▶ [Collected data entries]

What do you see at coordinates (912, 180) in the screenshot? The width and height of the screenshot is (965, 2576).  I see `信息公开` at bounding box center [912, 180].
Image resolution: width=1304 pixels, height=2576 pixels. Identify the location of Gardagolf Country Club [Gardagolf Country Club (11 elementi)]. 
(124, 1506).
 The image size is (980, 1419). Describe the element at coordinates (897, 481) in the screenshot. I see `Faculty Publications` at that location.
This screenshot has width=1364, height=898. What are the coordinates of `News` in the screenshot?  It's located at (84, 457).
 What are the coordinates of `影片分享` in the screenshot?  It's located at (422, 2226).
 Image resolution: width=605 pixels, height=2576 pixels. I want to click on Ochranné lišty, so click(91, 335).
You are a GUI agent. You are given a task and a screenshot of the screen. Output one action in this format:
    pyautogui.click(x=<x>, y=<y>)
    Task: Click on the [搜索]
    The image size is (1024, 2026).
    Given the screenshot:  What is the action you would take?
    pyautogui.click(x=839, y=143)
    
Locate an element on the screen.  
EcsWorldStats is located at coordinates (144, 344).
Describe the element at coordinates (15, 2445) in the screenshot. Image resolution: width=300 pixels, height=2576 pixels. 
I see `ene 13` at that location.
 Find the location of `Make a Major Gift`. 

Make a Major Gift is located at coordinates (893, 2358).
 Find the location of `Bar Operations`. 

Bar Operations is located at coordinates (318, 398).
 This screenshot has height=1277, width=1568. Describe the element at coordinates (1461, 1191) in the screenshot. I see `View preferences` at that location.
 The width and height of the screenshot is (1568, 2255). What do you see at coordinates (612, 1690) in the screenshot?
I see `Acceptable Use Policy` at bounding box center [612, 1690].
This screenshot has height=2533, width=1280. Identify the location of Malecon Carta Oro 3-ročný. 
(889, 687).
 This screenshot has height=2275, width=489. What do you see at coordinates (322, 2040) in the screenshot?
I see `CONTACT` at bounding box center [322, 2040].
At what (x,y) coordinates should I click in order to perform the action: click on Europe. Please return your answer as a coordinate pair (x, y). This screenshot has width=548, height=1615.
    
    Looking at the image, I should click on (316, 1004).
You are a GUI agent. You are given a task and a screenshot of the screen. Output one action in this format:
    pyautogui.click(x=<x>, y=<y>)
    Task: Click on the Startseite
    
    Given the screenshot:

▶ [Work order]
Give the records again, complete and exact.

▶ [Response for this exercise]
What do you see at coordinates (912, 180) in the screenshot? The width and height of the screenshot is (965, 2576).  I see `信息公开` at bounding box center [912, 180].
Image resolution: width=1304 pixels, height=2576 pixels. Identify the location of Gardagolf Country Club [Gardagolf Country Club (11 elementi)]. 
(124, 1506).
 The image size is (980, 1419). Describe the element at coordinates (897, 481) in the screenshot. I see `Faculty Publications` at that location.
This screenshot has width=1364, height=898. What are the coordinates of `News` in the screenshot?  It's located at (84, 457).
 What are the coordinates of `影片分享` in the screenshot?  It's located at (422, 2226).
 Image resolution: width=605 pixels, height=2576 pixels. I want to click on Ochranné lišty, so click(91, 335).
You are a GUI agent. You are given a task and a screenshot of the screen. Output one action in this format:
    pyautogui.click(x=<x>, y=<y>)
    Task: Click on the [搜索]
    The image size is (1024, 2026).
    Given the screenshot:  What is the action you would take?
    pyautogui.click(x=839, y=143)
    
Locate an element on the screen.  
EcsWorldStats is located at coordinates (144, 344).
Describe the element at coordinates (15, 2445) in the screenshot. Image resolution: width=300 pixels, height=2576 pixels. 
I see `ene 13` at that location.
 Find the location of `Make a Major Gift`. 

Make a Major Gift is located at coordinates (893, 2358).
 Find the location of `Bar Operations`. 

Bar Operations is located at coordinates (318, 398).
 This screenshot has height=1277, width=1568. Describe the element at coordinates (1461, 1191) in the screenshot. I see `View preferences` at that location.
 The width and height of the screenshot is (1568, 2255). What do you see at coordinates (612, 1690) in the screenshot?
I see `Acceptable Use Policy` at bounding box center [612, 1690].
This screenshot has height=2533, width=1280. Identify the location of Malecon Carta Oro 3-ročný. 
(889, 687).
 This screenshot has height=2275, width=489. What do you see at coordinates (322, 2040) in the screenshot?
I see `CONTACT` at bounding box center [322, 2040].
At what (x,y) coordinates should I click in order to perform the action: click on Europe. Please return your answer as a coordinate pair (x, y). This screenshot has width=548, height=1615.
    
    Looking at the image, I should click on (316, 1004).
You are a GUI agent. You are given a task and a screenshot of the screen. Output one action in this format:
    pyautogui.click(x=<x>, y=<y>)
    Task: Click on the Startseite
    
    Given the screenshot:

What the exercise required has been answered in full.